= Francisco de Peñalosa =

Spanish composer (c.1470–1528)

Francisco de Peñalosa (c. 1470 - April 1, 1528) was a Spanish composer of the middle Renaissance.

==Life==
He was born in Talavera de la Reina in the province of Toledo. He spent most of his career in Seville, serving as the maestro di capilla, though he also spent time in Burgos, and three years in Rome at the papal chapel (1518-1521). He died in Seville.

==Music and influence==
Peñalosa was one of the most famous Spanish composers of the generation before Cristóbal de Morales, and his compositions were highly regarded at the time. Unfortunately for him, his music was not widely distributed; he did not benefit from the invention of printing, since he mostly remained in Spain, away from cities such as Venice and Antwerp which were the first centers of printed music. Later generations of Spanish composers—Guerrero, Morales, Victoria—went to Italy for parts of their careers, where their compositions were printed and were as widely distributed as the music of the Franco-Flemish composers who dominated music in Europe in the 16th century.
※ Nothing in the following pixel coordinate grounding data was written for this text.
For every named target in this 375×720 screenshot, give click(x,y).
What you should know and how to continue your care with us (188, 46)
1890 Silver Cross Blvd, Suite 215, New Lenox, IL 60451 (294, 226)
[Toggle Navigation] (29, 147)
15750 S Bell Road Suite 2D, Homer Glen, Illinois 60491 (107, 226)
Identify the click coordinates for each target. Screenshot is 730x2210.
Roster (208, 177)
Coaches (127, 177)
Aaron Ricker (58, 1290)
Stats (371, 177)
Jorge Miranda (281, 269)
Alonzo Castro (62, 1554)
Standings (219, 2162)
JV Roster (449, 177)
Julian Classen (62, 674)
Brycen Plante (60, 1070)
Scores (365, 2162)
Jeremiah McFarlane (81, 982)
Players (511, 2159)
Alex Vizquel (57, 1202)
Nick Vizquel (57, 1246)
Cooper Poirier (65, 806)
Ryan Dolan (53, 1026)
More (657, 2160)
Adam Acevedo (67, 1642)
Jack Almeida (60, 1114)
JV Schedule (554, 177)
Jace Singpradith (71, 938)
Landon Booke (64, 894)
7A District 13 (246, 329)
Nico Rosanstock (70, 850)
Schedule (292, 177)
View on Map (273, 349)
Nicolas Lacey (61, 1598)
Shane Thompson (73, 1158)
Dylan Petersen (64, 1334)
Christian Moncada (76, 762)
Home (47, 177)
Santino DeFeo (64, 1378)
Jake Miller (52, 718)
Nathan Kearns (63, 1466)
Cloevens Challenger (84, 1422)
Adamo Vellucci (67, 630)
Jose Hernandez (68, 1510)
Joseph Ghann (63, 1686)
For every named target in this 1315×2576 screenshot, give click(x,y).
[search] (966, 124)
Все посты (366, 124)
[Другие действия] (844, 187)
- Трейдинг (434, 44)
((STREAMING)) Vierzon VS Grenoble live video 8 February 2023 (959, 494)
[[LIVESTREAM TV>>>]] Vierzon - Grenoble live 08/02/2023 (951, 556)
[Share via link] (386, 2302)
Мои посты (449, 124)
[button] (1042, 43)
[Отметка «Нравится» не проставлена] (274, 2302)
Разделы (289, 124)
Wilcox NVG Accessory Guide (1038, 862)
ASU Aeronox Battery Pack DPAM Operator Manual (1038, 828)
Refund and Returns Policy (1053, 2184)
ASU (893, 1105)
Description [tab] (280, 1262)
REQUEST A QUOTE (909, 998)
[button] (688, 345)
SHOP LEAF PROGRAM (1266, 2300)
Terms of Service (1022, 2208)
Peñalosa wrote masses, Magnificat settings, motets and hymns. Eleven secular compositions have survived, including an ensalada (a form of quodlibet) Por las sierras de Madrid for six voices.

Peñalosa was evidently fond of contrapuntal puzzles and canons, as evidenced by the quodlibet, and by the Agnus Dei of his Missa Ave Maria peregrina, which combines a plainsong tune with a retrograde (backwards) version of a famous secular song by Hayne van Ghizeghem.

One of his motets (Sancta mater istud agas) was long assumed to be by Josquin des Prez, which indicates both the stylistic similarity of their music and the high quality of Peñalosa's.

==Selected recordings==
- Peñalosa: Complete Motets Pro Cantione Antiqua, Bruno Turner, Hyperion/Helios
- Peñalosa: Missa Nunca fue pena mayor. Sacris solemniis. Memorare Piissima. Ensemble Gilles Binchois, Les Saqueboutiers du Toulouse, Dominique Vellard, Glossa
- Peñalosa: Missa Ave Maria, Missa Nunca fue pena mayor. Choir of Westminster Cathedral, O'Donnell, Hyperion
- Peñalosa: Lamentationes. New York Polyphony. Bis.